Ketiga, bahwa hadits tersebut diterapkan terhadap kelompok Khawarij yang mengafirkan orang-orang mukmin. Perspektif (pendapat) ini dikutip oleh al-Qâdhî ‘Iyâdh rahimahullâhu, dari Imam Mâlik bin Anas, dan itu (pendapat) lemah, karena mazhab yang benar dan dipilih yang dikemukakan oleh mayoritas ulama dan ulama muhaqqîq (yakni ulama mumpuni pada suatu bidang ilmu, ahli mengurai perbedaan para ahli di bidang tersebut, mengumpulkan dalil-dalil, menguji dan membandingkannya, sehingga mampu mentarjih atau mengunggulkan dalil yang lebih unggul, serta membangun dalil-dalil bagi keunggulannya, dan dalil-dalil ketidakunggulan yang lainnya) adalah bahwa kelompok Khawarij tidaklah kafir sebagaimana seluruh pelaku bid’ah (ahlul bida‘).

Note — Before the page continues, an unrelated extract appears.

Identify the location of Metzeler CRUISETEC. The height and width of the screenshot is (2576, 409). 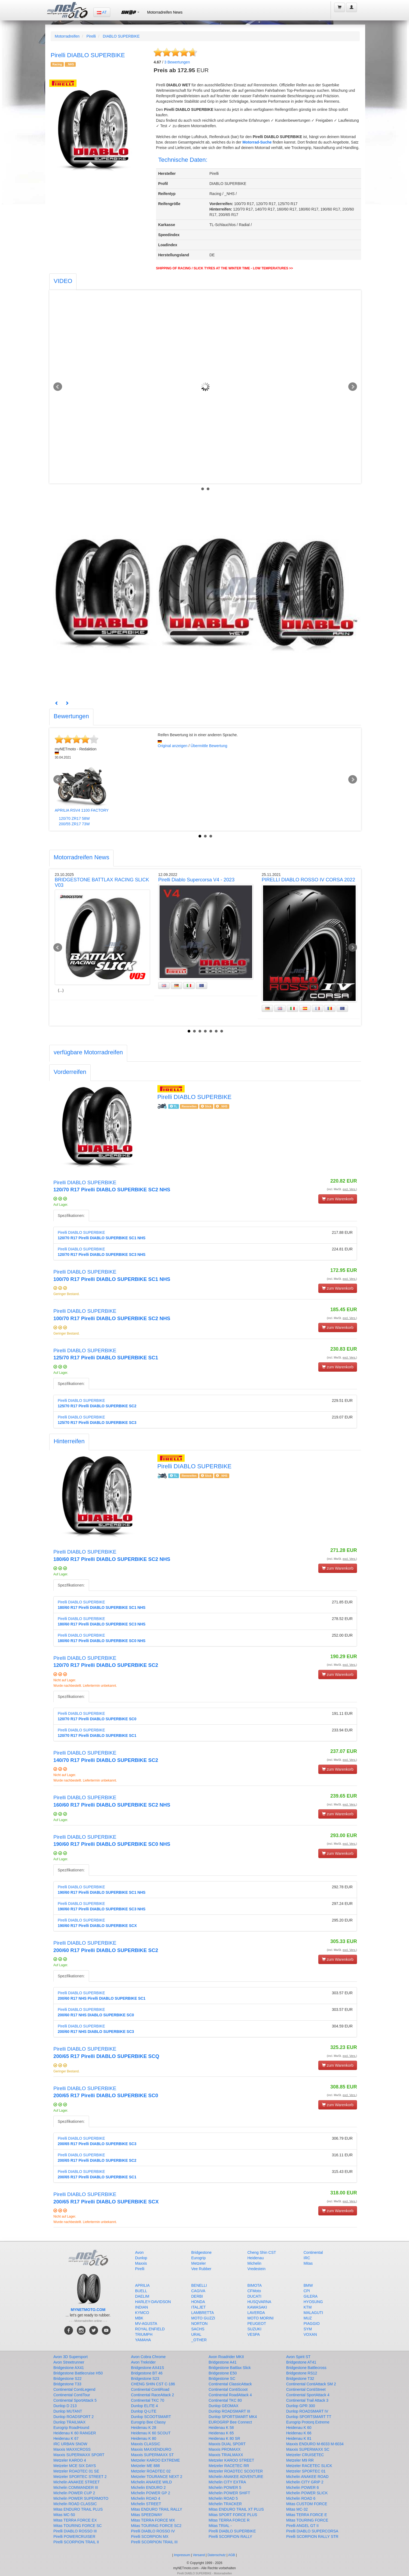
(305, 2455).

Keempat, makna hadits itu bahwa hal tersebut ditakwilkan (diinterpretasikan) artinya kepada kekufuran, dan hal itu karena kemaksiatan –sebagaimana mereka katakan–dikehendaki artinya sebagai kekufuran, dan dikhawatirkan terhadap orang yang sering melakukannya, bahwa akhir hayatnya adalah kembali kepada kekufuran.


Pendapat ini dikuatkan oleh keterangan dalam riwayat Abȗ ‘Uwânah al-Isfarâyînî dalam kitabnya al-Makhraj ‘alâ Shahîh Muslim: Maka jika orang tersebut demikian adanya sebagaimana yang dikatakannya –maka yang mengatakan itu tidaklah menjadi kafir, –akan tetapi bila orang tersebut tidak sebagaimana yang dikatakannya, maka dialah justru yang menjadi kafir, sebab perkataan mengafirkan–saudaranya yang muslim tersebut. Dalam suatu riwayat: “Idzā qāla li akhīhi ‘yā kāfir’ wajaba al-kufru ‘alā ahadihimā”, apabila ia mengatakan kepada saudaranya “hai kafir,” maka kekafiran itu wajib (menimpa) atas salah satu dari keduanya.

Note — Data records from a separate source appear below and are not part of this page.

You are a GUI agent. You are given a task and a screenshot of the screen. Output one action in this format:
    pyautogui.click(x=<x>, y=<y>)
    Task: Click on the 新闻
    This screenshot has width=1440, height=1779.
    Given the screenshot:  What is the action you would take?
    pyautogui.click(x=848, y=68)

Kelima, maknanya hadits adalah maka sungguh pengafiran itu kembali terhadapnya; maka pendapat yang unggul (rājih) bukanlah tentang hakikat kufur itu melainkan tentang mengafirkan (takfir), karena dia menjadikan saudaranya yang mukmin sebagai kafir (nonmuslim), maka seolah-olah dia mengafirkan dirinya sendiri, ada kalanya karena ia mengafirkan seseorang yang semacamnya, dan ada kalanya ia mengafirkan seseorang yang tidak dikafirkan kecuali oleh orang kafir (nonmuslim) yang meyakini batalnya agama Islam. Wallâhu a‘lam.

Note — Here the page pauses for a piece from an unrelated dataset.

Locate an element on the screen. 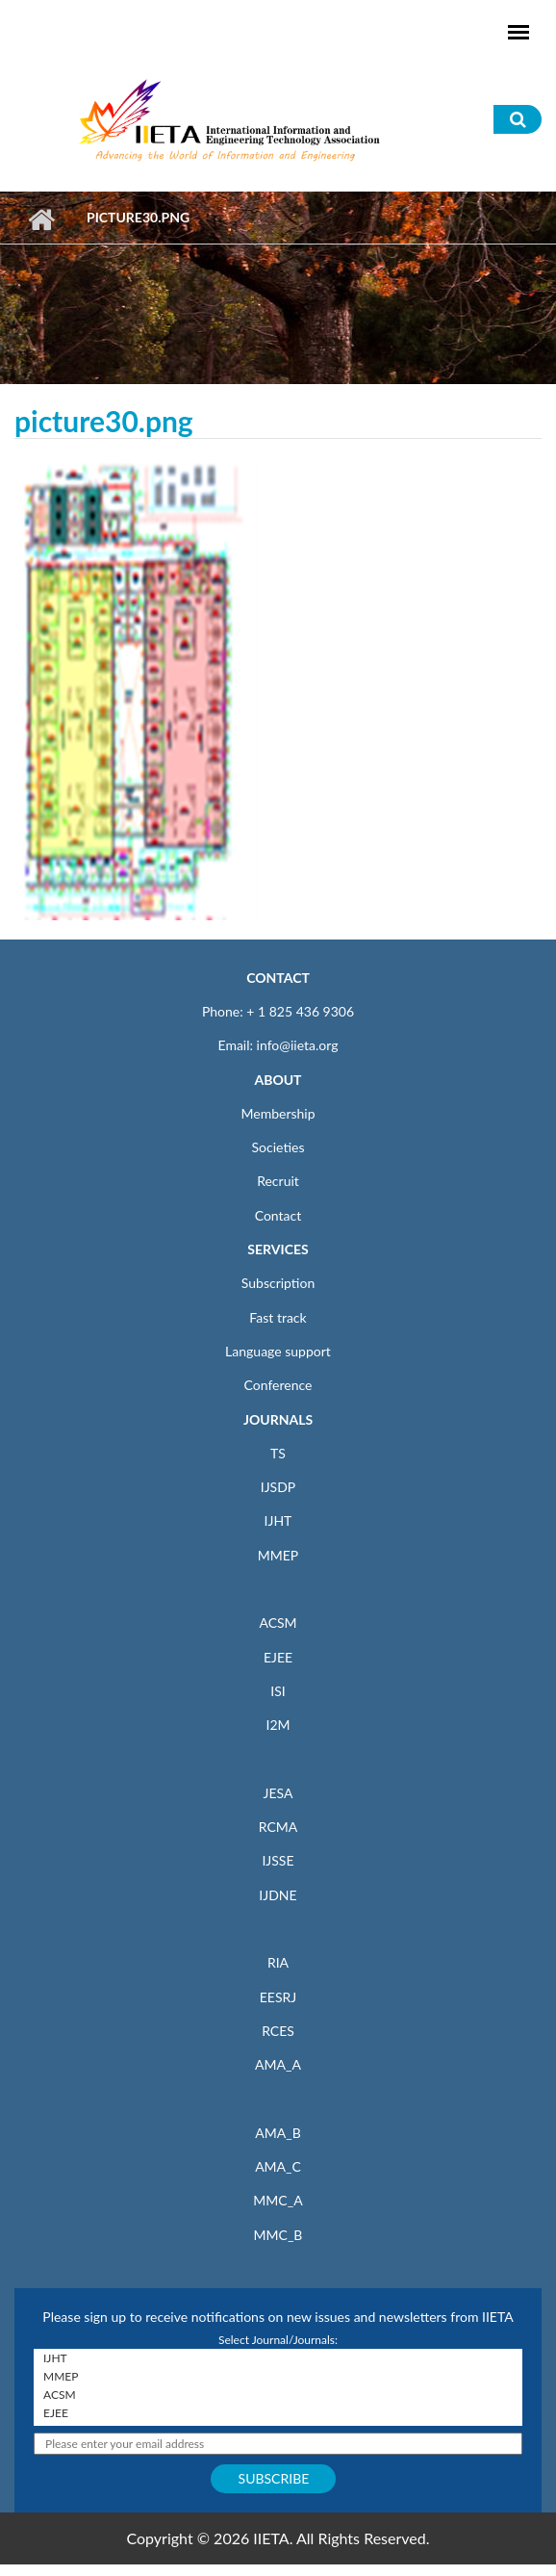 Image resolution: width=556 pixels, height=2576 pixels. EJEE is located at coordinates (278, 1657).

Kemudian mengenai sabda Nabi SAW: “Barang siapa yang mengaku-aku –menasabkan dan menjadikan sebagai bapaknya-- terhadap selain bapaknya, padahal ia mengetahui bahwa orang tersebut bukanlah bapaknya: maka menjadi kafir”, maka dikatakan dalam masalah ini ada dua penjelasan (takwil). Pertama, bahwa hal itu dalam hal yang mustahil. Dan kedua, bahwa hal itu merupakan pengingkaran terhadap nikmat dan perbuatan baik (kufr al-ni‘mat wa al-ihsân), terhadap hak Allah Taala dan hak bapaknya, dan bukanlah berarti kufur (kafir) yang mengeluarkannya dari agama Islam. (al-Nawawî, Shahîh Muslim bi-Syarh al-Nawawî, Kairo: Dâr al-Hadits, 2001, Cet. ke-4, juz I, halaman 326).


Oleh karena itu, janganlah sampai seorang muslim mengafirkan sesama muslim maupun mengatakannya sebagai musuh Allah ataupun musuh Islam, karena menurut pendapat yang paling ringan (pendapat keempat dari lima pendapat) di atas, dikhawatirkan orang yang sering takfîr tersebut matinya su’ul khatimah (menjadi kufur, nonmuslim). Na‘ûdzubillâh min dzâlik. Wallâhu a‘lam bish shawwâb.


Ustadz Ahmad Ali MD, Pendiri dan Ketua Yayasan Manhajuna Madania Salam Kota Tangerang, Dosen Tetap Pascasarjana Institut Perguruan Tinggi Ilmu Al-Qur’an (Institut PTIQ) Jakarta.